Witkowski envisioned the parade when Wellington, then an unincorporated community, was in its infancy. As people began to move to the area, and the first chamber of commerce was formed, he wanted a signature event to bring the western communities together. He brought his idea to the chamber board, and the rest is history.

“It’s half of my life. I’m 71 now,” Witkowski said. “In the beginning, my line was that I did it because I wanted to give something back to the community that had been so good to me.”

Over time, however, Witkowski came to a realization. “It’s not only doing something for the community — the parade gives me so much. The parade feeds me, I don’t feed it. It’s so rewarding; it gives me a warmth all over. I love it! I look forward to it all year,” he said. “It’s a love of my life; the next thing to family to me. It’s like an extra child — something I birthed and helped grow up. It’s part of my fabric.”

Witkowski estimates that when the parade was born in 1983, there were about 6,000 people living in Wellington. The first few parades attracted about 3,000 spectators.

“Now we have 3,000 participants in the parade, and about 20,000 spectators,” he said. “We have 10 marching bands, up from two. When we started, there was no commercial business on State Road 7 at all. There was one orange orchard near Forest Hill where you could get a glass of orange juice and look at an alligator. Now there are 60,000 residents in Wellington alone, and the parade is the same great blending of the community that it has always been — the deputies and firemen working in concert with the Village of Wellington and the chamber to make it the seamless event that it is.”

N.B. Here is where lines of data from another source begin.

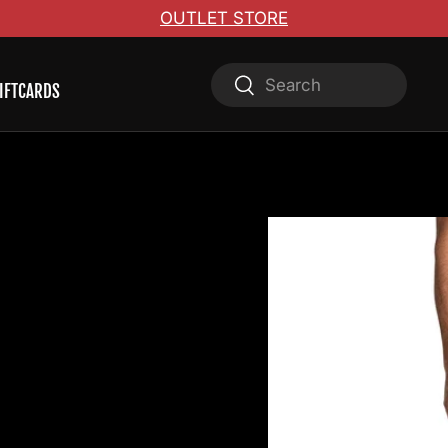
OUTLET STORE
Search
Search
IFTCARDS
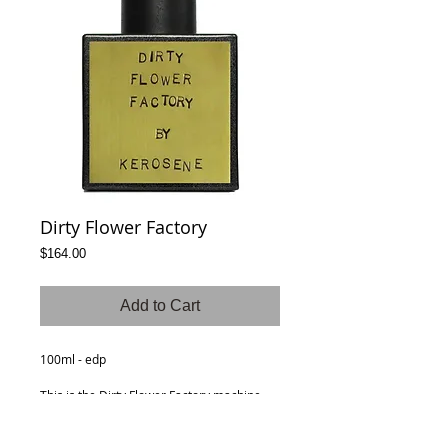
Dirty Flower Factory
Price
$164.00
Add to Cart
100ml - edp
This is the Dirty Flower Factory machine,
made up of florals spiced with pepper and
grounded with musk and ambergris. A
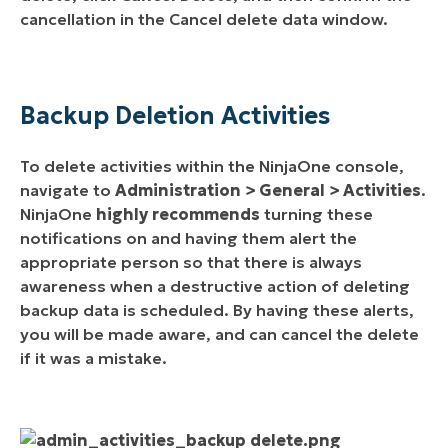
cancellation in the Cancel delete data window.
Backup Deletion Activities
To delete activities within the NinjaOne console,
navigate to
Administration > General > Activities
.
NinjaOne
highly recommends
turning these
notifications on and having them alert the
appropriate person so that there is always
awareness when a destructive action of deleting
backup data is scheduled. By having these alerts,
you will be made aware, and can cancel the delete
if it was a mistake.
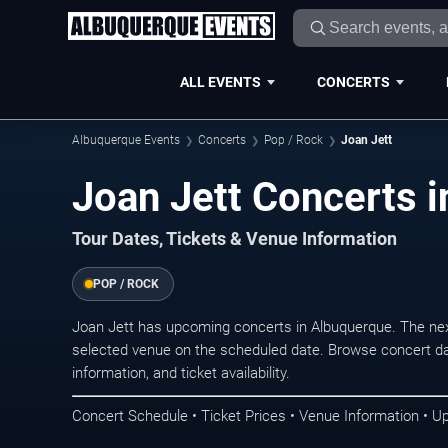
ALL EVENTS
CONCERTS
Albuquerque Events
Concerts
Pop / Rock
Joan Jett
Joan Jett Concerts 
Tour Dates, Tickets & Venue Information
POP / ROCK
Joan Jett has upcoming concerts in Albuquerque. The ne
selected venue on the scheduled date. Browse concert da
information, and ticket availability.
Concert Schedule • Ticket Prices • Venue Information • U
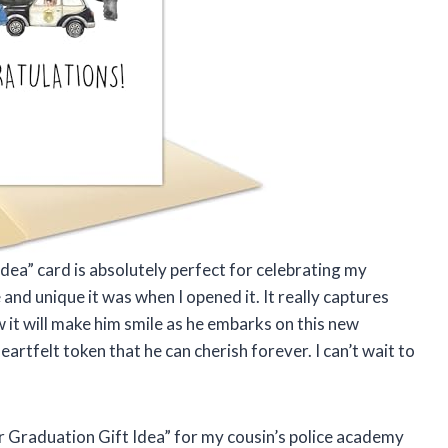
dea” card is absolutely perfect for celebrating my
 and unique it was when I opened it. It really captures
 it will make him smile as he embarks on this new
a heartfelt token that he can cherish forever. I can’t wait to
er Graduation Gift Idea” for my cousin’s police academy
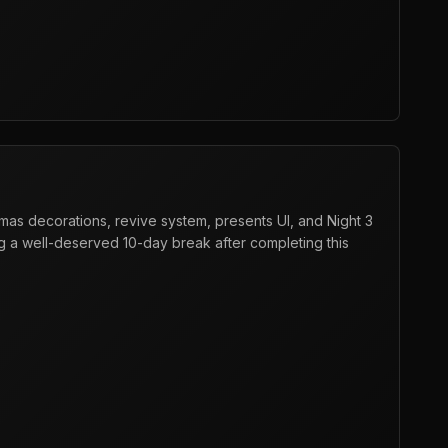
mas decorations, revive system, presents UI, and Night 3
g a well-deserved 10-day break after completing this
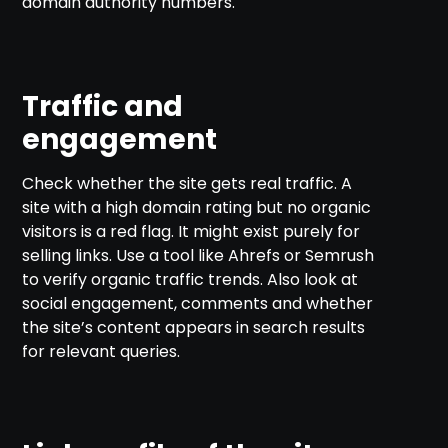
domain authority numbers.
Traffic and
engagement
Check whether the site gets real traffic. A
site with a high domain rating but no organic
visitors is a red flag. It might exist purely for
selling links. Use a tool like Ahrefs or Semrush
to verify organic traffic trends. Also look at
social engagement, comments and whether
the site’s content appears in search results
for relevant queries.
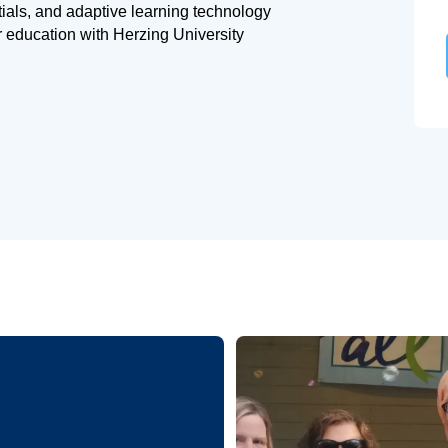
tials, and adaptive learning technology
r education with Herzing University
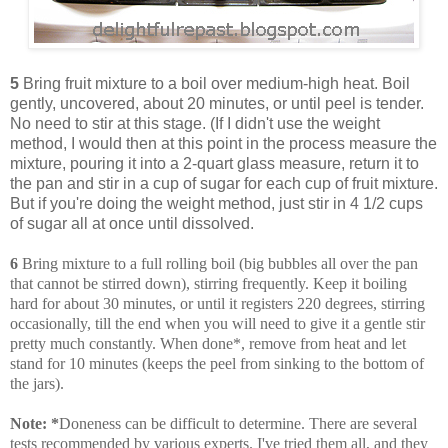
5
Bring fruit mixture to a boil over medium-high heat. Boil
gently, uncovered, about 20 minutes, or until peel is tender.
No need to stir at this stage. (If I didn't use the weight
method, I would then at this point in the process measure the
mixture, pouring it into a 2-quart glass measure, return it to
the pan and stir in a cup of sugar for each cup of fruit mixture.
But if you're doing the weight method, just stir in 4 1/2 cups
of sugar all at once until dissolved.
6
Bring mixture to a full rolling boil (big bubbles all over the pan
that cannot be stirred down), stirring frequently. Keep it boiling
hard for about 30 minutes, or until it registers 220 degrees, stirring
occasionally, till the end when you will need to give it a gentle stir
pretty much constantly. When done*, remove from heat and let
stand for 10 minutes (keeps the peel from sinking to the bottom of
the jars).
Note:
*
Doneness can be difficult to determine. There are several
tests recommended by various experts. I've tried them all, and they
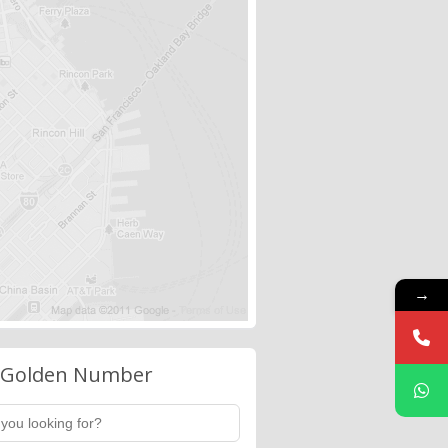
→
 Golden Number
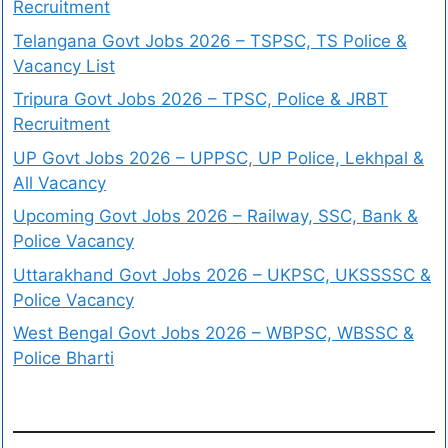
Recruitment
Telangana Govt Jobs 2026 – TSPSC, TS Police &
Vacancy List
Tripura Govt Jobs 2026 – TPSC, Police & JRBT
Recruitment
UP Govt Jobs 2026 – UPPSC, UP Police, Lekhpal &
All Vacancy
Upcoming Govt Jobs 2026 – Railway, SSC, Bank &
Police Vacancy
Uttarakhand Govt Jobs 2026 – UKPSC, UKSSSSC &
Police Vacancy
West Bengal Govt Jobs 2026 – WBPSC, WBSSC &
Police Bharti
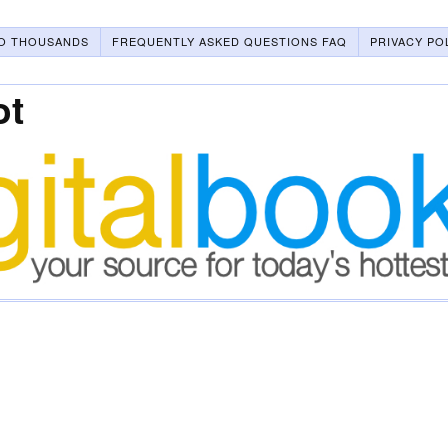
O THOUSANDS
FREQUENTLY ASKED QUESTIONS FAQ
PRIVACY PO
ot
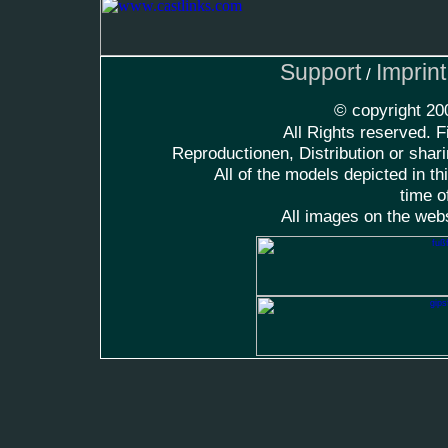
Support
Imprin
/
© copyright 2
All Rights reserved. F
Reproductionen, Distribution or shari
All of the models depicted in t
time o
All images on the web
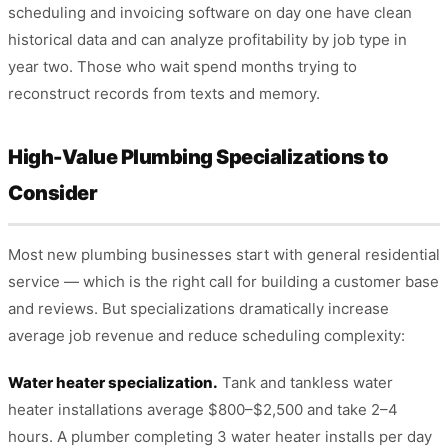
scheduling and invoicing software on day one have clean
historical data and can analyze profitability by job type in
year two. Those who wait spend months trying to
reconstruct records from texts and memory.
High-Value Plumbing Specializations to
Consider
Most new plumbing businesses start with general residential
service — which is the right call for building a customer base
and reviews. But specializations dramatically increase
average job revenue and reduce scheduling complexity:
Water heater specialization.
Tank and tankless water
heater installations average $800–$2,500 and take 2–4
hours. A plumber completing 3 water heater installs per day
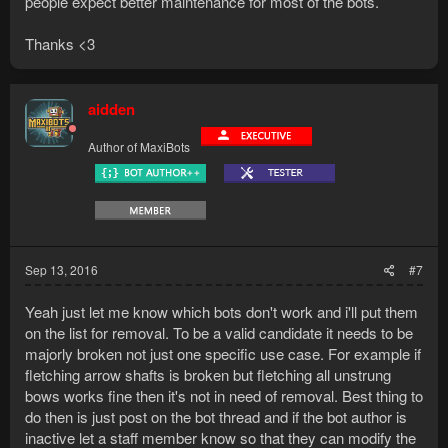
people expect better maintenance for most of the bots.
Thanks <3
aidden
Author of MaxiBots
Sep 13, 2016
#7
Yeah just let me know which bots don't work and i'll put them
on the list for removal. To be a valid candidate it needs to be
majorly broken not just one specific use case. For example if
fletching arrow shafts is broken but fletching all unstrung
bows works fine then it's not in need of removal. Best thing to
do then is just post on the bot thread and if the bot author is
inactive let a staff member know so that they can modify the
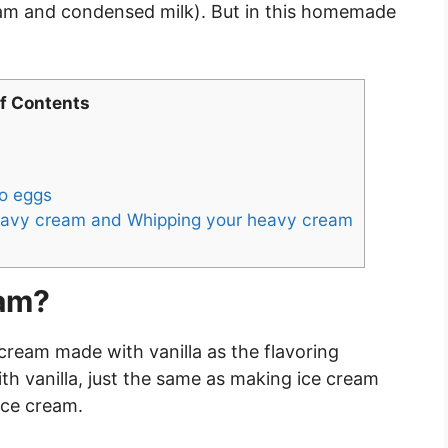
eam and condensed milk). But in this homemade
of Contents
o eggs
 heavy cream and Whipping your heavy cream
eam?
e cream made with vanilla as the flavoring
with vanilla, just the same as making ice cream
ice cream.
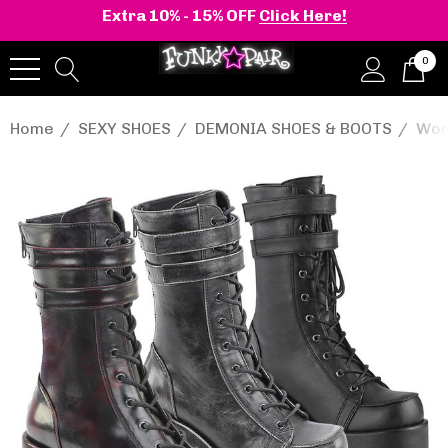
Extra 10% - 15% OFF
Click Here!
0
Home
SEXY SHOES
DEMONIA SHOES & BOOTS
Wom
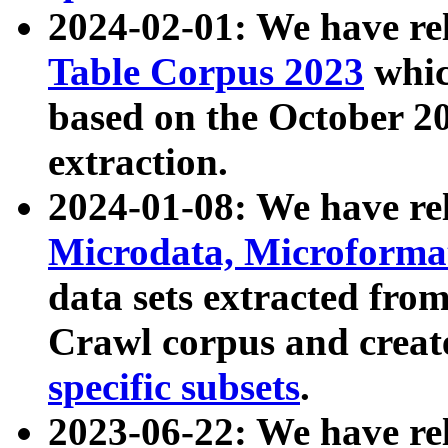
2024-02-01: We have r
Table Corpus 2023
whic
based on the October 
extraction.
2024-01-08: We have r
Microdata, Microform
data sets extracted fr
Crawl corpus and creat
specific subsets
.
2023-06-22: We have re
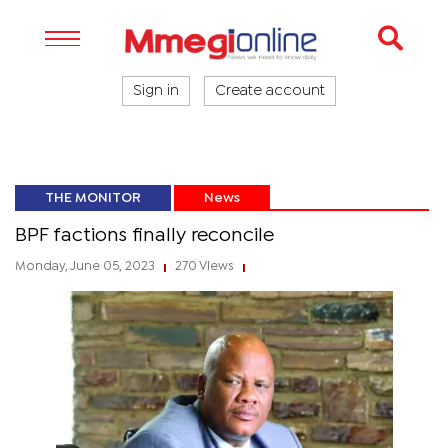
Sign in
Create account
THE MONITOR
News
BPF factions finally reconcile
Monday, June 05, 2023
270 Views
|
|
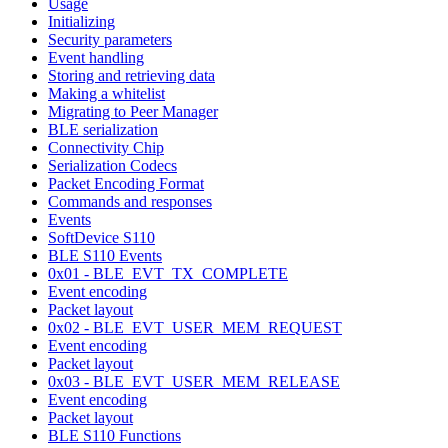
Usage
Initializing
Security parameters
Event handling
Storing and retrieving data
Making a whitelist
Migrating to Peer Manager
BLE serialization
Connectivity Chip
Serialization Codecs
Packet Encoding Format
Commands and responses
Events
SoftDevice S110
BLE S110 Events
0x01 - BLE_EVT_TX_COMPLETE
Event encoding
Packet layout
0x02 - BLE_EVT_USER_MEM_REQUEST
Event encoding
Packet layout
0x03 - BLE_EVT_USER_MEM_RELEASE
Event encoding
Packet layout
BLE S110 Functions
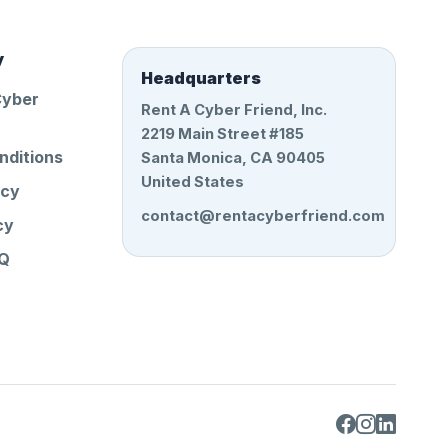
y
Headquarters
Cyber
Rent A Cyber Friend, Inc.
2219 Main Street #185
nditions
Santa Monica, CA 90405
United States
icy
contact@rentacyberfriend.com
cy
AQ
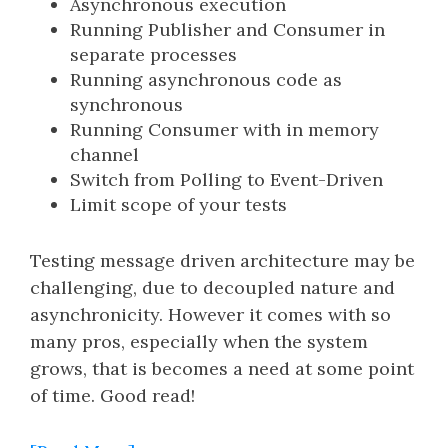
Asynchronous execution
Running Publisher and Consumer in
separate processes
Running asynchronous code as
synchronous
Running Consumer with in memory
channel
Switch from Polling to Event-Driven
Limit scope of your tests
Testing message driven architecture may be
challenging, due to decoupled nature and
asynchronicity. However it comes with so
many pros, especially when the system
grows, that is becomes a need at some point
of time. Good read!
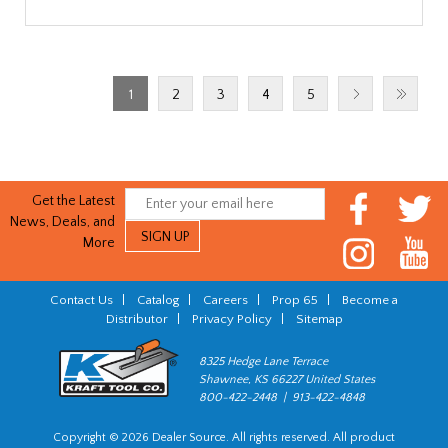
1
2
3
4
5
Get the Latest
News, Deals, and
More
Contact Us
|
Catalog
|
Careers
|
Prop 65
|
Become a
Distributor
|
Privacy Policy
|
Sitemap
8325 Hedge Lane Terrace
Shawnee, KS 66227 United States
800-422-2448 | 913-422-4848
Copyright © 2026 Dealer Source. All rights reserved. All product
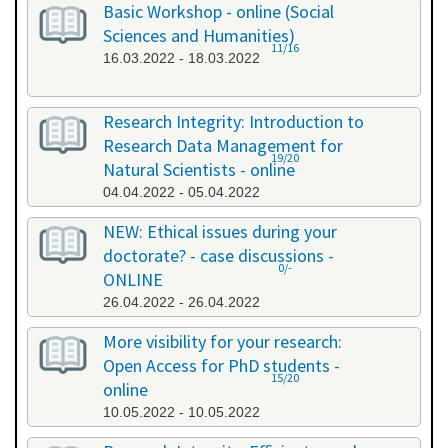
Basic Workshop - online (Social
Sciences and Humanities)
11/16
16.03.2022 - 18.03.2022
Research Integrity: Introduction to
Research Data Management for
19/20
Natural Scientists - online
04.04.2022 - 05.04.2022
NEW: Ethical issues during your
doctorate? - case discussions -
0/-
ONLINE
26.04.2022 - 26.04.2022
More visibility for your research:
Open Access for PhD students -
15/20
online
10.05.2022 - 10.05.2022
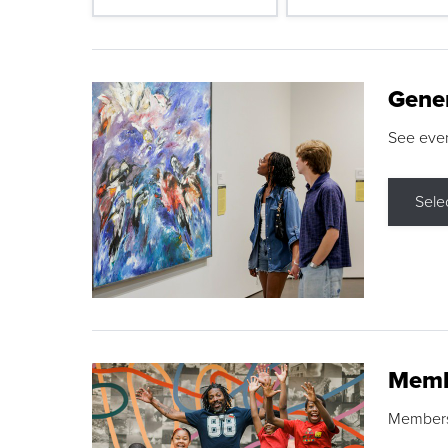
Gene
See eve
Sele
Memb
Membershi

Witkowski is particularly proud of the fact that many of the early decisions made regarding the parade were good decisions — the staging, the dispersal, the order of march and, of course, the route. Not much of that has changed in 35 years.

The Holiday Parade will step off at 1:30 p.m. on Sunday, Dec. 9, and run along Forest Hill Blvd. from the original Wellington Mall at Wellington Trace to the Wellington Community Center.

“A few times over the years, people wanted to consider a different route,” Witkowski recalled. “They talked about moving it to different communities, or down South Shore Blvd. due to traffic concerns. But the fact that we’ve had consistency is another wonderful part of it. Come that Sunday in December, everybody knows where it starts and where it ends. It inconveniences travel on Forest Hill for a few hours a year, but that’s a small price to pay. The crowds get bigger each year, and people sign up earlier, and everyone’s excited to know what the theme is so they can start planning for it earlier.”

This year’s parade theme, by the way, is “Holiday in Paradise.”

The floats, the marching bands, the dancers — everyone has their favorite part of the parade, including Witkowski himself.

“My favorite entries are the littlest ones,” he said. “The mothers are always concerned if they’re going to be able to walk that far, but they always make it. A couple of people now serving on the Wellington Village Council remember being in the parade as children, and now their kids are in it.”

Witkowski can relate to that. “One of the dearest memories that my wife Maureen and I share is of the first year, when my kids were riding in the back of a horse-drawn wagon,” he recalled. “The wagon hit a bump, and one of my sons fell out. No one let him move until we came to take him to the emergency room. He was complaining of a buzzing in his head, and we were worried he had a concussion. It turned out that a beetle had crawled into his ear while he was lying on the ground.”

Bedford said that Witkowski is a great family man, businessman and leader. “Our crew is so great, and Dennis gets them to pull together,” she said. “On parade day, he stands up there, very imposing, like a conductor. It doesn’t hurt that he’s tall, of course, but he’s just such a good person. The other volunteers work to line everyone up, and Dennis paces everybody and greets them all. It’s a labor of love that he does with enthusiasm.”